Steve Albini made sure there were no hangers-on or “drug dealers trying to do business” while he recorded with Nirvana.
The 60-year-old producer – who has also worked with Manic Street Preachers, Pixies and Breeders – produced the group’s 1993 album ‘In Utero’ and said they decided to work in a studio about 50 miles outside of Minneapolis “in a place where people weren’t going to be predatory” following Nirvana’s sudden global fame.
He told NME: “There wasn’t anything out of the ordinary about the sessions. I mean, apart from them being extremely famous. I had to do everything I could to keep it under wraps to make sure that we didn’t get overrun by fans and the added nonsense. That was the only thing that was weird about it.

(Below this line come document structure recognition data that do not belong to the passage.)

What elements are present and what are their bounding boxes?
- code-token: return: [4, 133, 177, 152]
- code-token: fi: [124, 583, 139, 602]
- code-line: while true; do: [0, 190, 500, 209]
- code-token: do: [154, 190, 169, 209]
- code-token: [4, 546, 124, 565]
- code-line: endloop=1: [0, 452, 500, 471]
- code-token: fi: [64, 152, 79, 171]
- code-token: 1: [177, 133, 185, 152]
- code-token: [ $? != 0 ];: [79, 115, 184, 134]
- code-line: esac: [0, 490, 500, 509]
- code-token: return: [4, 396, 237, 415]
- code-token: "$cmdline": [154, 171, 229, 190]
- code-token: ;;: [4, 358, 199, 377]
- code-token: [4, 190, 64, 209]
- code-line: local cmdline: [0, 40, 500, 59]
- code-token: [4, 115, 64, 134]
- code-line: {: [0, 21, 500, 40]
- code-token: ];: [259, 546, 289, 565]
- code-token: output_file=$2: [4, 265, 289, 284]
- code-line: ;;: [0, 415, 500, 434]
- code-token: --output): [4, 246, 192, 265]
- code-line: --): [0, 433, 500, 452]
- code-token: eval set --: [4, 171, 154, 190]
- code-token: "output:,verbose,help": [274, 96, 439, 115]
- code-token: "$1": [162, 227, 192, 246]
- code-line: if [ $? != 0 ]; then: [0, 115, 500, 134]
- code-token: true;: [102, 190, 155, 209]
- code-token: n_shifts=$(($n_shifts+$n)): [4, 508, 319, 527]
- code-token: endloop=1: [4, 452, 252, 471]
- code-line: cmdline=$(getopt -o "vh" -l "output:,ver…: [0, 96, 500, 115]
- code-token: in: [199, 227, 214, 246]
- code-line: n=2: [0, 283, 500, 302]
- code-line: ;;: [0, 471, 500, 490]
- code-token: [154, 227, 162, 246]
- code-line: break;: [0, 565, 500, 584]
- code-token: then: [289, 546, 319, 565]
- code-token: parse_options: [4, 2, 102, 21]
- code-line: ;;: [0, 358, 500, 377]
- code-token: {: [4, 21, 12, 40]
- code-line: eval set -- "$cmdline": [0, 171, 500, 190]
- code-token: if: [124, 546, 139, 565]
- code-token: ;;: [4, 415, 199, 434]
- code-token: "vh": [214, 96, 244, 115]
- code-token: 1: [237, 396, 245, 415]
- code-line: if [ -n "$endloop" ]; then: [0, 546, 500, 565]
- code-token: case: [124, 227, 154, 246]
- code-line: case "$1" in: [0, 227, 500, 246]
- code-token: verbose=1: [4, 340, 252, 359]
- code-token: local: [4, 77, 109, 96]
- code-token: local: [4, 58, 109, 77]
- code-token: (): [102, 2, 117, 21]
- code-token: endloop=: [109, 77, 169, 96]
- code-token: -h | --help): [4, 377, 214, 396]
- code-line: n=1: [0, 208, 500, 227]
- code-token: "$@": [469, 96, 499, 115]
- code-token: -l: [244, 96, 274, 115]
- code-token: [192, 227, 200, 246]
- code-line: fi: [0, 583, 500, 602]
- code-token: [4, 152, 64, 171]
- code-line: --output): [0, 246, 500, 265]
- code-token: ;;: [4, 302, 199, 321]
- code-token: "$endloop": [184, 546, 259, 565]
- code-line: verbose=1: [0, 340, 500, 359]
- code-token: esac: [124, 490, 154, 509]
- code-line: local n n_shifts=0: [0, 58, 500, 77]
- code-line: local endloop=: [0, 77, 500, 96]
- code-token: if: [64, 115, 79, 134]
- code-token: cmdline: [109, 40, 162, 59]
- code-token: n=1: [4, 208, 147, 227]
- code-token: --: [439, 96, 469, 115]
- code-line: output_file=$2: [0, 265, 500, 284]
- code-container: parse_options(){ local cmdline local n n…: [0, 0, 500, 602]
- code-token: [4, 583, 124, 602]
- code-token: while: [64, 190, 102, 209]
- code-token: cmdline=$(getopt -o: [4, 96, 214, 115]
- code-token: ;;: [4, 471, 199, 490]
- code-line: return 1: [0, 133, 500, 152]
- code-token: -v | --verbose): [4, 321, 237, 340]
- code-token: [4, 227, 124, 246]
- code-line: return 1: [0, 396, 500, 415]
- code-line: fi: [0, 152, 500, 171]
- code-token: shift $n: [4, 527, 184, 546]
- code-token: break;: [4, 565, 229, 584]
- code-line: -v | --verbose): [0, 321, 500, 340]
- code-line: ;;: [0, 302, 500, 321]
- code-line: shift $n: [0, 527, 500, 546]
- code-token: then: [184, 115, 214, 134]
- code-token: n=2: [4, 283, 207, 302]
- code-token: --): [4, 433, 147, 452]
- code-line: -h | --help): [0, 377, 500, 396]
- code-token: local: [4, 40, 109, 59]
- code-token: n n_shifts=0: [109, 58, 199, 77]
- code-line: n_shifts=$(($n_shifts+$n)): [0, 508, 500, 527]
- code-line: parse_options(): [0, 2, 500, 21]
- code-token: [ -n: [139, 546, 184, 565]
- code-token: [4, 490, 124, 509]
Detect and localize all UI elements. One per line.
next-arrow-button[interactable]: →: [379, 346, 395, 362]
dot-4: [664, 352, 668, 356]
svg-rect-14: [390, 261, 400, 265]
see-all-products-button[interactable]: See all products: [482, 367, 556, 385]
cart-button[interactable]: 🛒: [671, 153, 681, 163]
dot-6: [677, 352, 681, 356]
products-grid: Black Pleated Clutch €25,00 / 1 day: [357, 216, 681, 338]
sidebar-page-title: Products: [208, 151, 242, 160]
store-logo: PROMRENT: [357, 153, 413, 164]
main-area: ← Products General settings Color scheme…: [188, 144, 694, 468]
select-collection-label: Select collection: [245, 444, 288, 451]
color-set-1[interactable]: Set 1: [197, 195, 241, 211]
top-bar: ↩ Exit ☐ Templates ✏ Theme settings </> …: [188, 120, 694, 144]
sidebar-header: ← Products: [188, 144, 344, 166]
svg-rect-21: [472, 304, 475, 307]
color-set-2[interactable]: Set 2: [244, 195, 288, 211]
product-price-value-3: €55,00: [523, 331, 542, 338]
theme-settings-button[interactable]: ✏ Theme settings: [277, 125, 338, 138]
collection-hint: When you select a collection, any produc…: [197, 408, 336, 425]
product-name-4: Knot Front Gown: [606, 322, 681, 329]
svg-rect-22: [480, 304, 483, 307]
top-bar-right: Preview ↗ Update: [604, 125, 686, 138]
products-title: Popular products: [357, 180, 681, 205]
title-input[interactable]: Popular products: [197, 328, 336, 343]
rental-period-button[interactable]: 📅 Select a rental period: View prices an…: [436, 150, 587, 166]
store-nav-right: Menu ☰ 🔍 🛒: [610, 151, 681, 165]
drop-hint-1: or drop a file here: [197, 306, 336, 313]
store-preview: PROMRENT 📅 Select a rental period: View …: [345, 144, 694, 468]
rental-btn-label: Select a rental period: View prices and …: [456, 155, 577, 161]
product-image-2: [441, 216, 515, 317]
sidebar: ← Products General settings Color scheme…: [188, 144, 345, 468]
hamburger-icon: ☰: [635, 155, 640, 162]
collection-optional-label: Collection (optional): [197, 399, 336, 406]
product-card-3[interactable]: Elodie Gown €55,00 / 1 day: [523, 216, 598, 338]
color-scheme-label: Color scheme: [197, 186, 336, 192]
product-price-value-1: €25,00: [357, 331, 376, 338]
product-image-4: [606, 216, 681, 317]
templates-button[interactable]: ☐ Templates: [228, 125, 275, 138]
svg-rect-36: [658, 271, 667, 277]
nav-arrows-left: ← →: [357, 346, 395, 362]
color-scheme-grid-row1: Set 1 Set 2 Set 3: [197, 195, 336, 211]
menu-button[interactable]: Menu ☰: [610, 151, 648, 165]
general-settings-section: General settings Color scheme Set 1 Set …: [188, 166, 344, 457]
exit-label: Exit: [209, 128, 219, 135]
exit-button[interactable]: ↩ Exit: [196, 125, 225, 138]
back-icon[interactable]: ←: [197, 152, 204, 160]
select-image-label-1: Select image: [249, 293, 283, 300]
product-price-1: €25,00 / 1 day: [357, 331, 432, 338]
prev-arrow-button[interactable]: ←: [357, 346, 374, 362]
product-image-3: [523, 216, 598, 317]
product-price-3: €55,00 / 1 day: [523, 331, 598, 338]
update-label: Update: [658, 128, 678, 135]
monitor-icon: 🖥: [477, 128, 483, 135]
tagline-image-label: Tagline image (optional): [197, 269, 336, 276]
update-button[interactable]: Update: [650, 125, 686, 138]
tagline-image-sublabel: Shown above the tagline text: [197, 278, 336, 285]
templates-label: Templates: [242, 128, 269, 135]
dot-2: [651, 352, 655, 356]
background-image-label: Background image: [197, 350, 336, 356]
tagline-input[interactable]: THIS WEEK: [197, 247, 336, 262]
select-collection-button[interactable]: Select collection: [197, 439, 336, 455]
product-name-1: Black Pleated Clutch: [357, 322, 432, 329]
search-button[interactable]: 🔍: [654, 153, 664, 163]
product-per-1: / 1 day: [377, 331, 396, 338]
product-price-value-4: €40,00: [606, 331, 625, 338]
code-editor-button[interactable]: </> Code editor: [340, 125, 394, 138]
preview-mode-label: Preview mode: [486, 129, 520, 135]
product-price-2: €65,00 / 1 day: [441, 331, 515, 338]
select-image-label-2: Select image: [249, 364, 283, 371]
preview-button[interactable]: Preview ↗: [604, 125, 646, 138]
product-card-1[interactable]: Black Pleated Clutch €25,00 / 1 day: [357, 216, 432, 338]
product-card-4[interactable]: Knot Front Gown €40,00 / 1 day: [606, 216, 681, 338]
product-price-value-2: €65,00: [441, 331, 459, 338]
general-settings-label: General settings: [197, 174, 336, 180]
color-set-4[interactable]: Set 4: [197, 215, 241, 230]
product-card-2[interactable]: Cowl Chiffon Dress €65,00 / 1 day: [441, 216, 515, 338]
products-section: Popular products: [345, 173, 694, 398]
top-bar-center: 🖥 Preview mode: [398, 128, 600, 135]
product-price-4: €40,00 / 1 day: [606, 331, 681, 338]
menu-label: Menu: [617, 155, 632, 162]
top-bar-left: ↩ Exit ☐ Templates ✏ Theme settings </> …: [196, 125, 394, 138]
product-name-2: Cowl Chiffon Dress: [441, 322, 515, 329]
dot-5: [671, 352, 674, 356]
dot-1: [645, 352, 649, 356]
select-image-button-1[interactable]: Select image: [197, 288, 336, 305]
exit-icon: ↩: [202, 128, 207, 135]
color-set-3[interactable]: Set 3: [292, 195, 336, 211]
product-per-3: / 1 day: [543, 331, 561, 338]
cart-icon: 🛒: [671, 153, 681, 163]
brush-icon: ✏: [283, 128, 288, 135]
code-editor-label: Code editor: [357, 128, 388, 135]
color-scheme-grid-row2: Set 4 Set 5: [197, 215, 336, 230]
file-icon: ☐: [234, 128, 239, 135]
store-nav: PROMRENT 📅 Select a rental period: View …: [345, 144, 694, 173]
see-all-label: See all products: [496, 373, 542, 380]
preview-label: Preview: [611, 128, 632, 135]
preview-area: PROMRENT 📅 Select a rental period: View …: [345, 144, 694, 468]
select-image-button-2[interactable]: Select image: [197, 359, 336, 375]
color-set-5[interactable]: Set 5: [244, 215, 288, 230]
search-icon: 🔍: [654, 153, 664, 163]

“It was far enough away from anybody that the band knew socially, and we wouldn’t have a f****** TV crew out front every day or any drug dealers trying to do business.
“We had to make sure that word didn’t get out. The studio was an independent studio and there was only a small number of people working there.”
Steve added about the tactics he used to keep the recording venue under wraps: “I didn’t really want to trust them with the secret, so I booked the studio on my account under the pseudonym the ‘Simon Ritchie Band’, which was of course Sid Vicious’ real name.
“Until the flight cases started arriving from the cartage company the day before we started, nobody knew.
“The cases had Nirvana spray-painted on the side of them, but until that happened, even the people who owned the studio didn’t know that Nirvana was going to be recording there.”